Esse dia acabou por chegar, e aqui
me vejo, a contemplar todo o funeral. Ainda me deixa atónito a quantidade de pessoas
que decidiu comparecer. Olho em volta e para os portões. Cada vez são mais os
que os atravessam. Talvez preferisse assistir a tudo de uma forma mais
discreta, talvez num canto com uma boa visibilidade, mas o mar de gente
arrastou-me para aqui para a linha da frente. Sem dúvida alguma foi-me
concedido o melhor lugar. As palavras do padre embalam-me enquanto contemplo
pensativo os dois caixões de madeira de carvalho envernizada que estão prestes
a ser enterrados. Ainda pensei em não comparecer, mas achei que devia
dirigir-lhes um último obrigado, esforçando-me para estar presente e
contemplando-os em silêncio.
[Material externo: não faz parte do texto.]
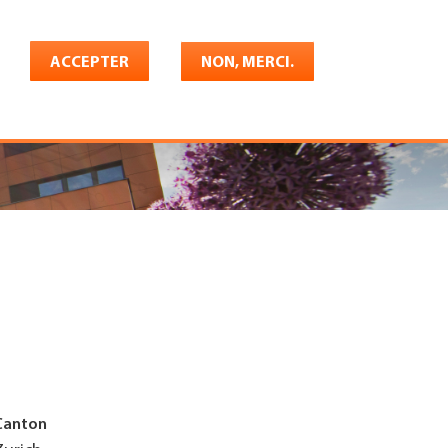
Français
rrière
ACCEPTER
Shop
Konto
NON, MERCI.
Canton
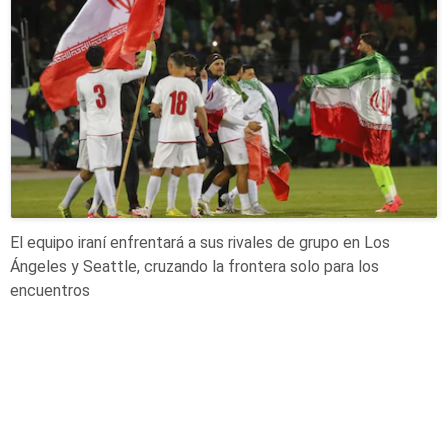
El equipo iraní enfrentará a sus rivales de grupo en Los
Ángeles y Seattle, cruzando la frontera solo para los
encuentros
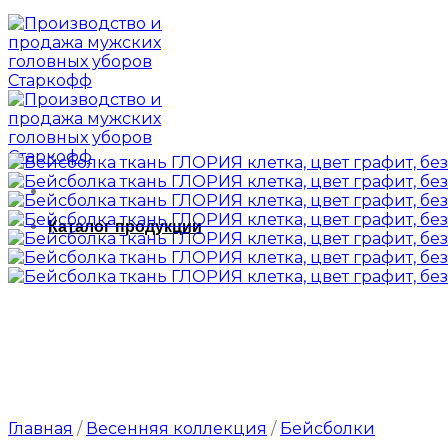
Каталог продукции
Главная
/
Весенняя коллекция
/
Бейсболки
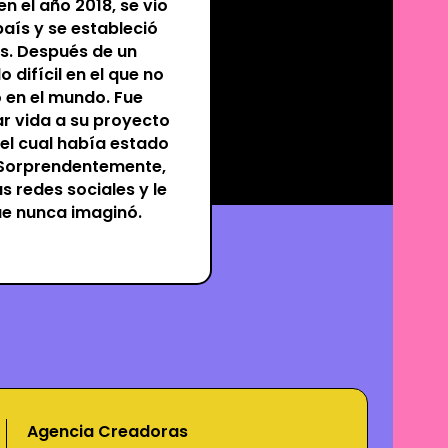
en el año 2018, se vio
aís y se estableció
dos. Después de un
 difícil en el que no
 en el mundo. Fue
r vida a su proyecto
l cual había estado
 Sorprendentemente,
s redes sociales y le
ue nunca imaginó.
Agencia Creadoras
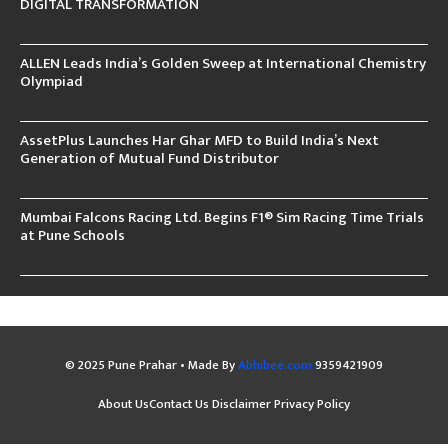
DIGITAL TRANSFORMATION
ALLEN Leads India’s Golden Sweep at International Chemistry
Olympiad
AssetPlus Launches Har Ghar MFD to Build India’s Next
Generation of Mutual Fund Distributor
Mumbai Falcons Racing Ltd. Begins F1® Sim Racing Time Trials
at Pune Schools
© 2025 Pune Prahar • Made By
Abhibee.com
9359421909
About Us
Contact Us
Disclaimer
Privacy Policy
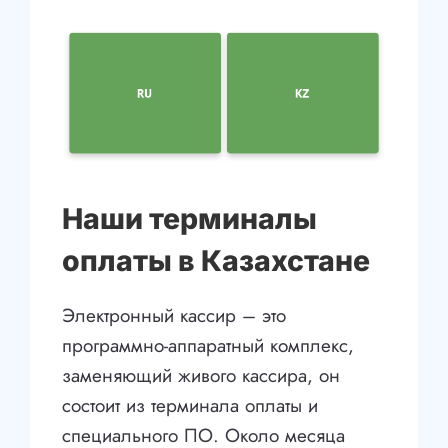
Наши терминалы
оплаты в Казахстане
Электронный кассир – это
программно-аппаратный комплекс,
заменяющий живого кассира, он
состоит из терминала оплаты и
специального ПО. Около месяца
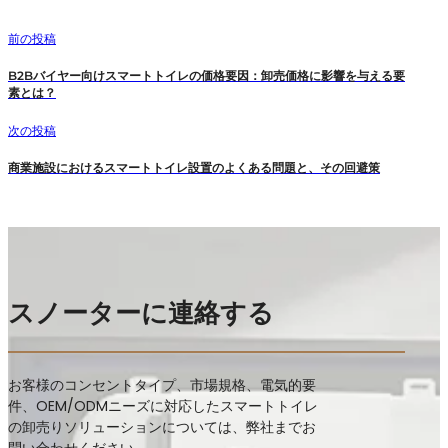
前の投稿
B2Bバイヤー向けスマートトイレの価格要因：卸売価格に影響を与える要
素とは？
次の投稿
商業施設におけるスマートトイレ設置のよくある問題と、その回避策
スノーターに連絡する
お客様のコンセントタイプ、市場規格、電気的要
件、OEM/ODMニーズに対応したスマートトイレ
の卸売りソリューションについては、弊社までお
問い合わせください。.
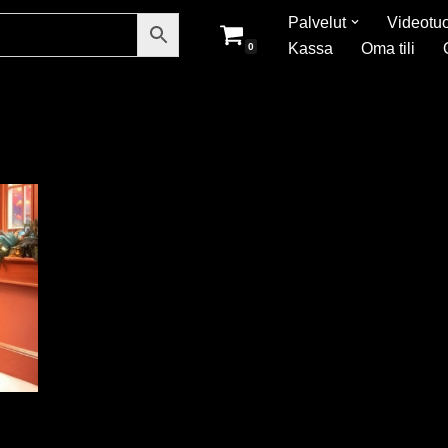
Palvelut
Videotuo
Kassa
Oma tili
0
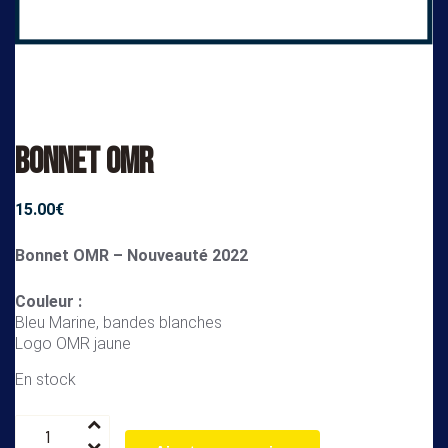
Bonnet OMR
15.00
€
Bonnet OMR – Nouveauté 2022
Couleur :
Bleu Marine, bandes blanches
Logo OMR jaune
En stock
quantité
de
Devo-lhes muito e isso é certo, aliás, não só é
certo como claramente visível. Parece que a sua existência não foi
significativa só para mim, e as lágrimas de uns e de outros são a prova viva
disso.
As despedidas são feitas e perguntam
se alguém está disposto a dar umas últimas palavras. Talvez eu fosse a pessoa
mais indicada, mas optei por me remeter ao silêncio. Ninguém se voluntariou e
ninguém reparou que eu lá estava. Porque é que haveriam de o fazer?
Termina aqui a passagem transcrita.